=== Section Start ===

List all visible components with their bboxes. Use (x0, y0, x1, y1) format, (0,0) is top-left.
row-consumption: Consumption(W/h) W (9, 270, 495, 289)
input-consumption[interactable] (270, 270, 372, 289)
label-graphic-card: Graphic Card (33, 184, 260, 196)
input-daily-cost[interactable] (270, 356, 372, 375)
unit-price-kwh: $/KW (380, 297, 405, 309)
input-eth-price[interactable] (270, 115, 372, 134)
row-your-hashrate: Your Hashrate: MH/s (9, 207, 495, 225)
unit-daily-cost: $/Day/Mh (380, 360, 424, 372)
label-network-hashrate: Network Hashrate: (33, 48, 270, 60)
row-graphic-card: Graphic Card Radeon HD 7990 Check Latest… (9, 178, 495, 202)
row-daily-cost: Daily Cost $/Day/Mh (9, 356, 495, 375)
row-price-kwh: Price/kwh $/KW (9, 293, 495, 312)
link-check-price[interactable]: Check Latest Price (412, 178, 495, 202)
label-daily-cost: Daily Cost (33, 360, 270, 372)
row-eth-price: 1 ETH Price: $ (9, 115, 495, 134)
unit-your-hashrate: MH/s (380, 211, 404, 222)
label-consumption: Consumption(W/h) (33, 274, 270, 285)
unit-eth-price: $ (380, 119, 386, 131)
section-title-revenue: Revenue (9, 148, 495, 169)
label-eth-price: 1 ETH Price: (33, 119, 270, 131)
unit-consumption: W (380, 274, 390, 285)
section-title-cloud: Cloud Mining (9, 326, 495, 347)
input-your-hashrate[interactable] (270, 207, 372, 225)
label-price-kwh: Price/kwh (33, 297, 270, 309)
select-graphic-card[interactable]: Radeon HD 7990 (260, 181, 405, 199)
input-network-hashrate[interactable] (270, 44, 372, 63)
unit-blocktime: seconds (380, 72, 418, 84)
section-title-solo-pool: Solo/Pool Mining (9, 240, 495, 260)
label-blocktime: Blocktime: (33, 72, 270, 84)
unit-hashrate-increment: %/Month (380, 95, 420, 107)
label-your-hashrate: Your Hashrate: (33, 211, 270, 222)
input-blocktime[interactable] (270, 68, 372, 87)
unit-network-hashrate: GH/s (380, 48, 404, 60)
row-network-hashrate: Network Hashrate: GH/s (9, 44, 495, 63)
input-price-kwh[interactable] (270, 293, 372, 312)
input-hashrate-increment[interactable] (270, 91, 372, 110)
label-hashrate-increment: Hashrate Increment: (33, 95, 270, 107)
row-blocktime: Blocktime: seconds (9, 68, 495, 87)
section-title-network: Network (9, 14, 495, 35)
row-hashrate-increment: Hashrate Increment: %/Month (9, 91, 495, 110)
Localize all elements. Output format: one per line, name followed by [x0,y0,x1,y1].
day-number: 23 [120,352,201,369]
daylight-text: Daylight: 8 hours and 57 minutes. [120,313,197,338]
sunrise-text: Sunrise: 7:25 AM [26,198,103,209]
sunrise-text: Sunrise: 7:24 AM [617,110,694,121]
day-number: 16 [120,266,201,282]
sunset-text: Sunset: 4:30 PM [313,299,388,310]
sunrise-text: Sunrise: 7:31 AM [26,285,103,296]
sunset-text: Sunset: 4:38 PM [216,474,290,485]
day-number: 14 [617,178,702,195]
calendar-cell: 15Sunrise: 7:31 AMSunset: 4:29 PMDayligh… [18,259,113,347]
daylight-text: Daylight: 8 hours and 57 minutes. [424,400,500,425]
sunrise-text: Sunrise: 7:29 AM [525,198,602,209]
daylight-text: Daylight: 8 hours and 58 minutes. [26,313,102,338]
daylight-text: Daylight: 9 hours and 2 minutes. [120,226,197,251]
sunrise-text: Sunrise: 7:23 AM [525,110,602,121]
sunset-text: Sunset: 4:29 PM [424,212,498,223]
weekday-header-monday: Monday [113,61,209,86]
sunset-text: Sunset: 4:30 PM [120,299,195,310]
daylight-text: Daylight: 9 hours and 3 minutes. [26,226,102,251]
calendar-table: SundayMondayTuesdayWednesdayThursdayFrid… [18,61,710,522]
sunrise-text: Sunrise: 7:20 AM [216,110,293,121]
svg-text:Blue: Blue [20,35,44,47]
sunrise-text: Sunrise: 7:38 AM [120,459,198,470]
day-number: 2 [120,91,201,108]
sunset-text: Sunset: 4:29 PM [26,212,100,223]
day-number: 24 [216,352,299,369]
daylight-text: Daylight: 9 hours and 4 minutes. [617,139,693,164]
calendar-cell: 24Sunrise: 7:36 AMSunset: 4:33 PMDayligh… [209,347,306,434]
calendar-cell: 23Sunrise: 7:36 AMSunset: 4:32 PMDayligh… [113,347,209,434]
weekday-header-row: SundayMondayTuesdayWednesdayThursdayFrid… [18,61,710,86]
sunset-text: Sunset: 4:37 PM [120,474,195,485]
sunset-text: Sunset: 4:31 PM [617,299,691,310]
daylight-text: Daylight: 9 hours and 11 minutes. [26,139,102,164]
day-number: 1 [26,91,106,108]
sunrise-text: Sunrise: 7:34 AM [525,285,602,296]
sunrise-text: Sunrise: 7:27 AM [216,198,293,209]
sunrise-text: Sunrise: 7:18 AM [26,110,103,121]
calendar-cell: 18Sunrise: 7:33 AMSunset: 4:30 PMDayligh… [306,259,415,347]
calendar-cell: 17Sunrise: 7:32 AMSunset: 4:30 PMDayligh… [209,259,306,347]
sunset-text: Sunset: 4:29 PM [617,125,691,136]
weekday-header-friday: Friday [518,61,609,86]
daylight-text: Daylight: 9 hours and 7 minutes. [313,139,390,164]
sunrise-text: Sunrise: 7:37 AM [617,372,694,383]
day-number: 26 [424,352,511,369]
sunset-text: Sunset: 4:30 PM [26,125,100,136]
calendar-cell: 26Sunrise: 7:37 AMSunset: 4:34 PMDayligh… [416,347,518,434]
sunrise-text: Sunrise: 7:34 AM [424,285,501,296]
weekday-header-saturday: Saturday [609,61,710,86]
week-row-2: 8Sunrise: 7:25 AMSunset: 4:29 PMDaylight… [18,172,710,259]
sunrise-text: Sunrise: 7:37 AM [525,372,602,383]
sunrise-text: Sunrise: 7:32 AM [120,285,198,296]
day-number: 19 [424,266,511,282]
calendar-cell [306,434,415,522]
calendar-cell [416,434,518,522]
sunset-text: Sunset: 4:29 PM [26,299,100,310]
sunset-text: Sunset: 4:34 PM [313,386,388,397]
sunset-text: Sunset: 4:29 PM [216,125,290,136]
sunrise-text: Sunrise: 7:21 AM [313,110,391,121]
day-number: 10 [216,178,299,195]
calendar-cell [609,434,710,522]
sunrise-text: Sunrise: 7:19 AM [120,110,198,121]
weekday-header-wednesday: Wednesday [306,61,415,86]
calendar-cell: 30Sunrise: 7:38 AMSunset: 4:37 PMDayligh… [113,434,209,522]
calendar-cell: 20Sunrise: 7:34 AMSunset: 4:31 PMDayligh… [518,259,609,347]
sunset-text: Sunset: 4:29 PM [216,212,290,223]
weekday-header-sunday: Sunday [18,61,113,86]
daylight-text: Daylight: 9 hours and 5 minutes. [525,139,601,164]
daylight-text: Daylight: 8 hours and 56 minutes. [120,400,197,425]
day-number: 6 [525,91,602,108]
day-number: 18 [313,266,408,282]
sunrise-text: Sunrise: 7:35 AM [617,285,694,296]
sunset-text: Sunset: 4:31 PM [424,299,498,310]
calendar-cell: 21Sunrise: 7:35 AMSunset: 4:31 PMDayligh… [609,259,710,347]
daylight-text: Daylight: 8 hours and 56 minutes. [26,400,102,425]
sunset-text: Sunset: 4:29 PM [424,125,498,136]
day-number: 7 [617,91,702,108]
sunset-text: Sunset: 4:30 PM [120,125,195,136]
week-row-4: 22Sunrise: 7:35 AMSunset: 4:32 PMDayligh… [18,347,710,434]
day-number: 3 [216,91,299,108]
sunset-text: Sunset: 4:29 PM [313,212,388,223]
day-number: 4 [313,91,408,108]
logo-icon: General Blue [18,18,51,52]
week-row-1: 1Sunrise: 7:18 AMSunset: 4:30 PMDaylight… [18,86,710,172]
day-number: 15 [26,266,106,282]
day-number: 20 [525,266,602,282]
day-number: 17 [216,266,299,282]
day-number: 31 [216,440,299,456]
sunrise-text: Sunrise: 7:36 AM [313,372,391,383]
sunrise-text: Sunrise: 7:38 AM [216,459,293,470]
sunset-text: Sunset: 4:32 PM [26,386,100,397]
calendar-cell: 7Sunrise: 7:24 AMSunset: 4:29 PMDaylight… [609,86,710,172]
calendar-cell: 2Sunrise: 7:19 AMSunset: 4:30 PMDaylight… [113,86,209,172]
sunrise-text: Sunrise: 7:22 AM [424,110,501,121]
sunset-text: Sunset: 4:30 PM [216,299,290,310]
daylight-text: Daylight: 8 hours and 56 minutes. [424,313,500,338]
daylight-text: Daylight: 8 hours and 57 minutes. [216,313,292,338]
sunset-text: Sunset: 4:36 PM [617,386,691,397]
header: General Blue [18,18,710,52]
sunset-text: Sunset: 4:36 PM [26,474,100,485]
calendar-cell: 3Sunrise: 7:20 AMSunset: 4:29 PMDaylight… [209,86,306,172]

=== Section End ===

▸ Exercise directions
In the data above, find each line that uses the string "input". Copy it.

▸ Response for this exercise
input-consumption[interactable] (270, 270, 372, 289)
input-daily-cost[interactable] (270, 356, 372, 375)
input-eth-price[interactable] (270, 115, 372, 134)
input-your-hashrate[interactable] (270, 207, 372, 225)
input-network-hashrate[interactable] (270, 44, 372, 63)
input-blocktime[interactable] (270, 68, 372, 87)
input-price-kwh[interactable] (270, 293, 372, 312)
input-hashrate-increment[interactable] (270, 91, 372, 110)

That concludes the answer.